From one very stable genius to another, I have some advice for President Donald Trump: Resign immediately.

I feel you. Those small, petty, non-billionaire losers who attack you are not worthy of your brilliance. They don’t deserve the benefit of your intellect, your strength, your devastating good looks. Take your dazzling brain and your normal-size hands and go home. Let the ungrateful wretches suffer. Let them see how they like their precious little democracy without you.

They don’t deserve Ivanka or Jared or Junior or Eric, either. Most of the complainers don’t even have glamorous fashion-model third wives. Sad!

The whiners in the Fake News Media lack your genius for language. In their so-called stories, they never mention that you’ve taught family members and high-ranking White House aides to communicate in a new language you devised as an improvement on standard English. In Trump administration genius-speak, “the president is a moron” clearly means “our Dear Leader is doing a magnificent job.” But will the Failing New York Times or the Amazon Washington Post report that? Not likely.

The losers totally fail to appreciate your advanced, post-literate techniques for processing complex information. They still have to rely on primitive methods such as “reading” and “listening” and “thinking.” They don’t understand — as you and I do, and as Aristotle surely would — that the best way to analyze a problem is to free-associate in an angry nonstop monologue while Fox News blares from a flat-screen on the wall.

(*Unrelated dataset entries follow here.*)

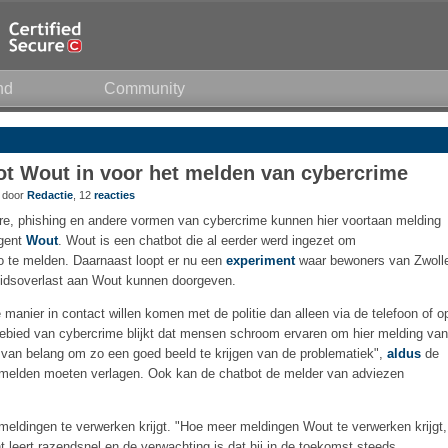
nd
Community
bot Wout in voor het melden van cybercrime
5 door
Redactie
, 12
reacties
re, phishing en andere vormen van cybercrime kunnen hier voortaan melding
agent
Wout
. Wout is een chatbot die al eerder werd ingezet om
o te melden. Daarnaast loopt er nu een
experiment
waar bewoners van Zwoll
idsoverlast aan Wout kunnen doorgeven.
 manier in contact willen komen met de politie dan alleen via de telefoon of o
t gebied van cybercrime blijkt dat mensen schroom ervaren om hier melding van
en van belang om zo een goed beeld te krijgen van de problematiek",
aldus
de
 melden moeten verlagen. Ook kan de chatbot de melder van adviezen
 meldingen te verwerken krijgt. "Hoe meer meldingen Wout te verwerken krijgt,
nt leert razendsnel en de verwachting is dat hij in de toekomst steeds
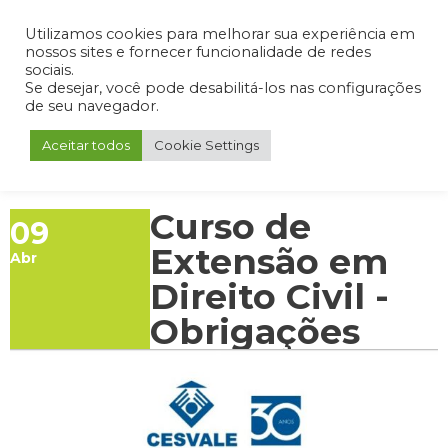
Admin
Portal do Aluno
Portal do Professor
Portal do Coordenador
Utilizamos cookies para melhorar sua experiência em
nossos sites e fornecer funcionalidade de redes
sociais.
Se desejar, você pode desabilitá-los nas configurações
de seu navegador.
Aceitar todos
Cookie Settings
Curso de
09
Extensão em
Abr
Direito Civil -
Obrigações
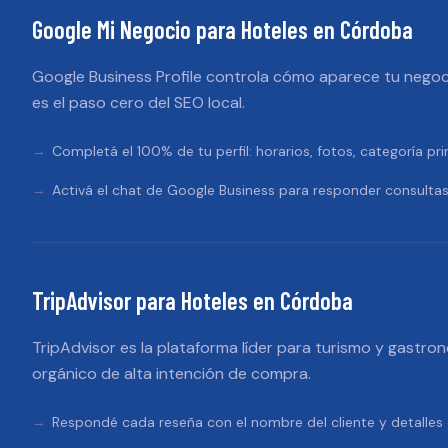
Google Mi Negocio
para
Hoteles
en
Córdoba
Google Business Profile controla cómo aparece tu negoc
es el paso cero del SEO local.
Completá el 100% de tu perfil: horarios, fotos, categoría pri
Activá el chat de Google Business para responder consultas
TripAdvisor
para
Hoteles
en
Córdoba
TripAdvisor es la plataforma líder para turismo y gastron
orgánico de alta intención de compra.
Respondé cada reseña con el nombre del cliente y detalles e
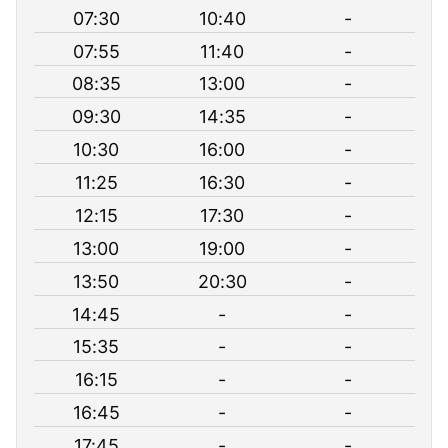
07:30
10:40
-
07:55
11:40
-
08:35
13:00
-
09:30
14:35
-
10:30
16:00
-
11:25
16:30
-
12:15
17:30
-
13:00
19:00
-
13:50
20:30
-
14:45
-
-
15:35
-
-
16:15
-
-
16:45
-
-
17:45
-
-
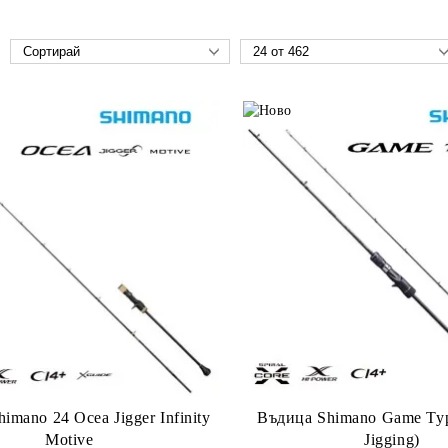
imano 24 Ocea Jigger Infinity
Въдица Shimano Game Typ
Motive
Jigging)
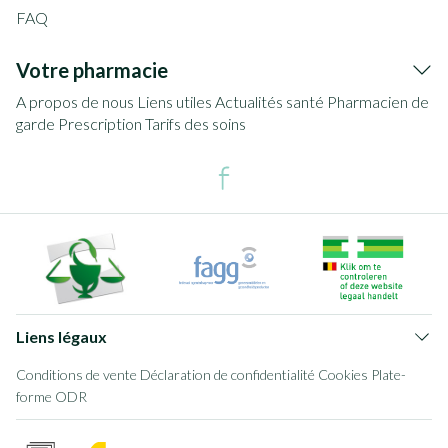
FAQ
Votre pharmacie
A propos de nous
Liens utiles
Actualités santé
Pharmacien de
garde
Prescription
Tarifs des soins
Liens légaux
Conditions de vente
Déclaration de confidentialité
Cookies
Plate-
forme ODR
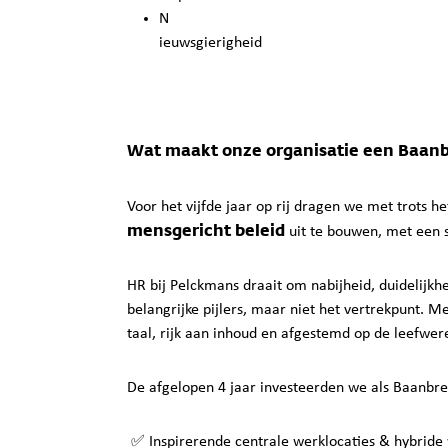
N
ieuwsgierigheid
Wat maakt onze organisatie een Baan
Voor het vijfde jaar op rij dragen we met trots he
mensgericht beleid
uit te bouwen, met een 
HR bij Pelckmans draait om nabijheid, duidelijkh
belangrijke pijlers, maar niet het vertrekpunt. M
taal, rijk aan inhoud en afgestemd op de leefwe
De afgelopen 4 jaar investeerden we als Baanbre
✅ Inspirerende centrale werklocaties & hybride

The pathetic non-geniuses don’t grasp your anti-management theory of management. To them, it probably looks like chaos — just as Shakespeare must sound like gibberish to an audience of chimpanzees. Even the brainiacs at the Ivy League school you attended find it hard to imagine running something as complicated as the executive branch without crutches like organization charts and defined areas of responsibility. For you, it’s a snap. You intuitively knew it would be more efficient to install a bunch of relatives and cronies in West Wing offices, then let them spend most of their time kneecapping one another.

The snowflakes’ heads explode whenever you cite “alternative facts.” They claim no such things exist — which shows the limits of their understanding. They probably are not even familiar with the “many worlds” theory of cosmology, which holds that aside from the universe we live in, there are countless other universes and that anything that can happen actually does happen in one of those alternate realities.

In some universe, you did win the popular vote. In some universe, the crowd for your inauguration dwarfed Barack Obama’s. In some universe, there was no collusion between your campaign and the Russians. You’re telling the truth; it’s just that only a few physicists at MIT are able to understand.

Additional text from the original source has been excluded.